Page-level text extractions

|---|

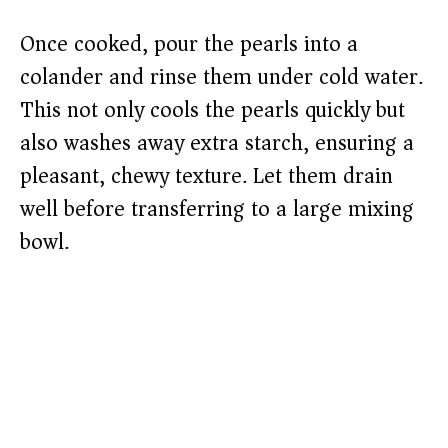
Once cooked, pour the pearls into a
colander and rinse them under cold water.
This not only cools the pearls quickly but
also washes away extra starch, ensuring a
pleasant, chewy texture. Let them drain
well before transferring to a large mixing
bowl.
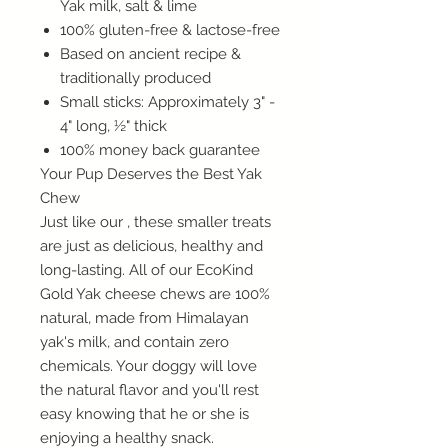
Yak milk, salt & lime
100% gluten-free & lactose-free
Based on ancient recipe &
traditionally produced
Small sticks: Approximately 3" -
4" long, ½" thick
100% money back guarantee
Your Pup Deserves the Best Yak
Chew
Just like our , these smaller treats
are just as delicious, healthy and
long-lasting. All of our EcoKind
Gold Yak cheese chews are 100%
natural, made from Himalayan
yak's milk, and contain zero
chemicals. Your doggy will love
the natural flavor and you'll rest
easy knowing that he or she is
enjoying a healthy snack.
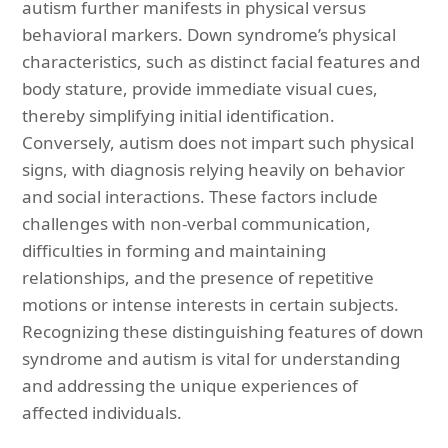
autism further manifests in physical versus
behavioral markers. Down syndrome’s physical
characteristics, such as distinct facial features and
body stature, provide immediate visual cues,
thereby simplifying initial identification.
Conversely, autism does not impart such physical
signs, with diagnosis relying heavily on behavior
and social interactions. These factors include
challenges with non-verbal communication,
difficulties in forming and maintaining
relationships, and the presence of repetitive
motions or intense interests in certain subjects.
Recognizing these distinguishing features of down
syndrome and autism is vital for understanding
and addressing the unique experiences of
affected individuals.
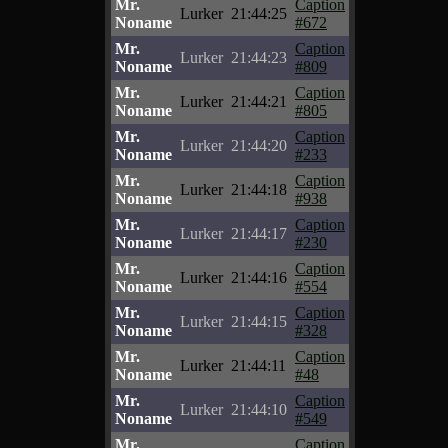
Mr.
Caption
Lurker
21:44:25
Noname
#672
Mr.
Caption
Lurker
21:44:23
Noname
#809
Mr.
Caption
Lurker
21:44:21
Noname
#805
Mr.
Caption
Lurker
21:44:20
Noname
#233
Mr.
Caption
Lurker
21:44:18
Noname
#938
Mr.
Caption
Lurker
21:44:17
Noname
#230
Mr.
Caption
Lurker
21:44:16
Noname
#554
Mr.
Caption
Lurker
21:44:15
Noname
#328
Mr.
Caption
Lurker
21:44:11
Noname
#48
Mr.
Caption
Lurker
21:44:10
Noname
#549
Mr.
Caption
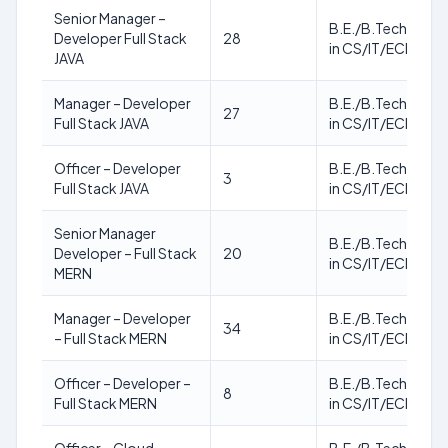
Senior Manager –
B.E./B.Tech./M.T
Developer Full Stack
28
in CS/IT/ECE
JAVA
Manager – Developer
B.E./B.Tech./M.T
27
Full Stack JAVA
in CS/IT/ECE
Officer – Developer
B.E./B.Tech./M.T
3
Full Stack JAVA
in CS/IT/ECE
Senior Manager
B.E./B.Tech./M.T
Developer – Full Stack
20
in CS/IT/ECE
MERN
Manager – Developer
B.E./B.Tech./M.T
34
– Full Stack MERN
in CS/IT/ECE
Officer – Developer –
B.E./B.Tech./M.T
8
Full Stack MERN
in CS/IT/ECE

|---|

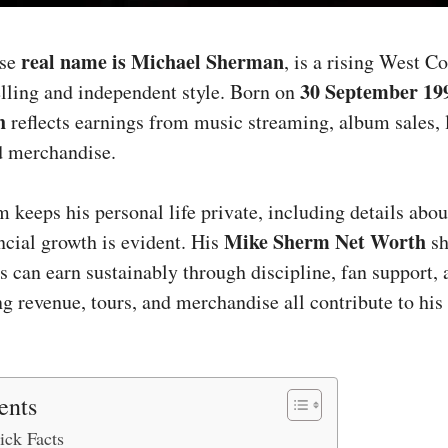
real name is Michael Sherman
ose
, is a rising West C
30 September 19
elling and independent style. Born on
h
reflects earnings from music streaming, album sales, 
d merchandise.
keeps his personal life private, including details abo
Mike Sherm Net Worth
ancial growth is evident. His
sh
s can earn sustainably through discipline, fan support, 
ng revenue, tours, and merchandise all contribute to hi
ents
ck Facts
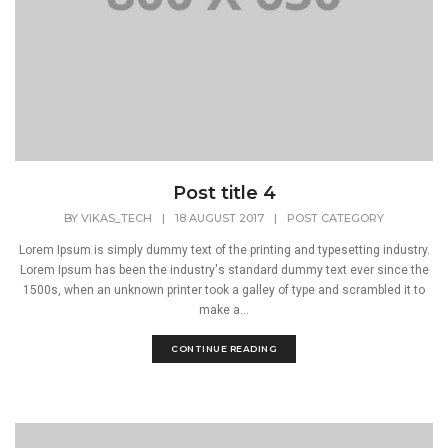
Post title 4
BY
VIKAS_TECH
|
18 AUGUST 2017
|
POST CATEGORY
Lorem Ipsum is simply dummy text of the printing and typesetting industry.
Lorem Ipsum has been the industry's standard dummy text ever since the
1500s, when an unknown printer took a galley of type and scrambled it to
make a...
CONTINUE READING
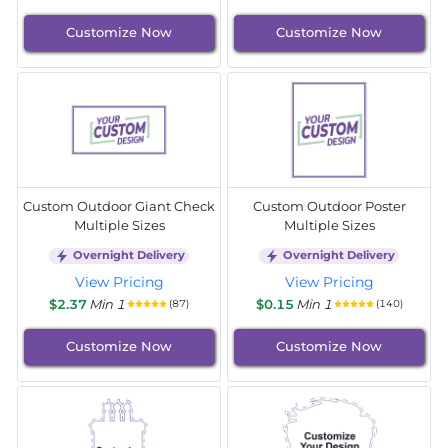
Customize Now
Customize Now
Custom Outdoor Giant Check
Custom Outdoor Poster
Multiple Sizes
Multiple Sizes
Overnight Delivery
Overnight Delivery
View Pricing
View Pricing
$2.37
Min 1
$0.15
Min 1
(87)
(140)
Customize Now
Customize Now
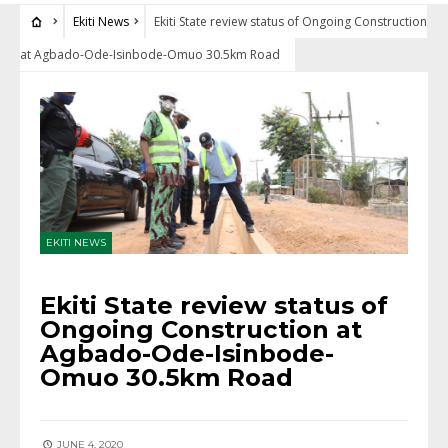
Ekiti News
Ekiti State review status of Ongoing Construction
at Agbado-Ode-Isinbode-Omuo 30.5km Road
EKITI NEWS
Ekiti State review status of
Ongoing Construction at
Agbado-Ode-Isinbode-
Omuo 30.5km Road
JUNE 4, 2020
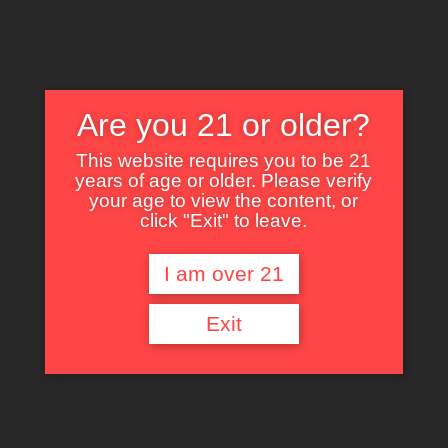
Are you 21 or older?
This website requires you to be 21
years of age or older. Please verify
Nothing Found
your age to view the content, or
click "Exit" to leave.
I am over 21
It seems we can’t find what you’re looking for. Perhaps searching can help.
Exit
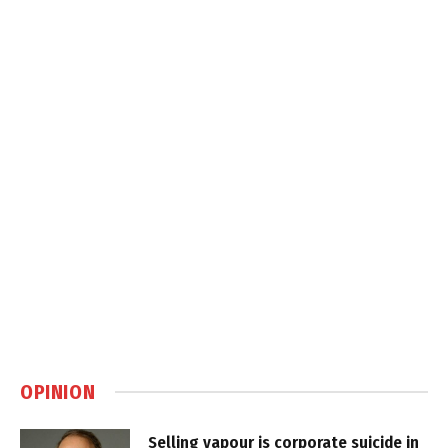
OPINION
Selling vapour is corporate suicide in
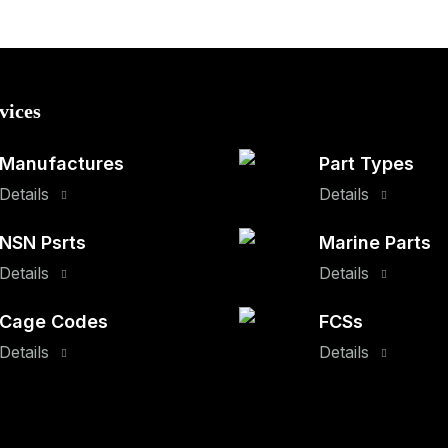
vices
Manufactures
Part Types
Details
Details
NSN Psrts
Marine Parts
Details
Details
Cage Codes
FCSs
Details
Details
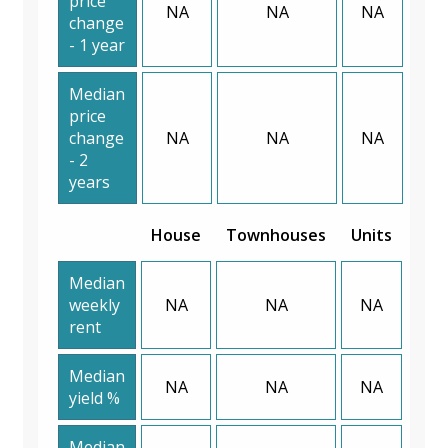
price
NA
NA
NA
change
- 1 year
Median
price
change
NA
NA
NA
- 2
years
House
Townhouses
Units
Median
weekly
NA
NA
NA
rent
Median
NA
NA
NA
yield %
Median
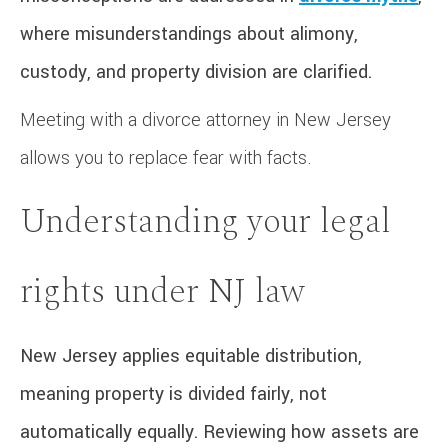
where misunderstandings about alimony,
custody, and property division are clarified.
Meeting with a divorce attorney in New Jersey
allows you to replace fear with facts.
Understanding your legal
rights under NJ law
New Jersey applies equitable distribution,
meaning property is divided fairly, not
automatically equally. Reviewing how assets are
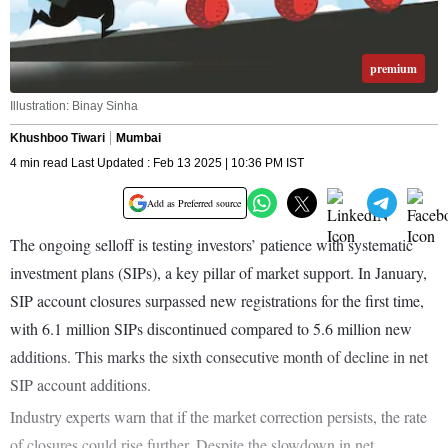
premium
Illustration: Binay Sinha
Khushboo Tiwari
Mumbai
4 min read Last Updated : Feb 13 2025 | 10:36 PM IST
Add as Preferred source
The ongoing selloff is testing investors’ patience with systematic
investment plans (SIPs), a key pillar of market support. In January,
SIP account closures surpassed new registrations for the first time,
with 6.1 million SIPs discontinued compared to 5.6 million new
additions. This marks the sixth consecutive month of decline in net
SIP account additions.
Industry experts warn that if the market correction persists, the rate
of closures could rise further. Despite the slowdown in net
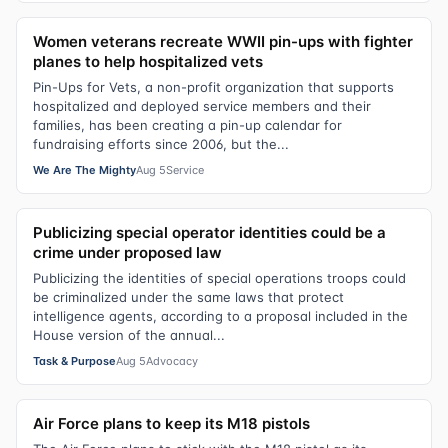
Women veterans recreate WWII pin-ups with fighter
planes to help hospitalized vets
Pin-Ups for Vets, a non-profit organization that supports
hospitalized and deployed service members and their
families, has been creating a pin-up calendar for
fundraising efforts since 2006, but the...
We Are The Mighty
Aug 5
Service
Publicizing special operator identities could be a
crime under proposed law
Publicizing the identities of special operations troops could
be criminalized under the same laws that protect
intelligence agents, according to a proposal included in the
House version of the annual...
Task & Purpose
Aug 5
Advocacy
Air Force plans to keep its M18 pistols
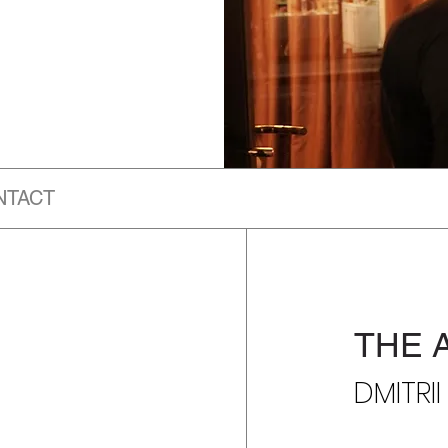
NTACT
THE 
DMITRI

|---|

■ Exercise: From the records above, copy each line that contains the word "Omuo".

■ Solution for this problem:
at Agbado-Ode-Isinbode-Omuo 30.5km Road
Omuo 30.5km Road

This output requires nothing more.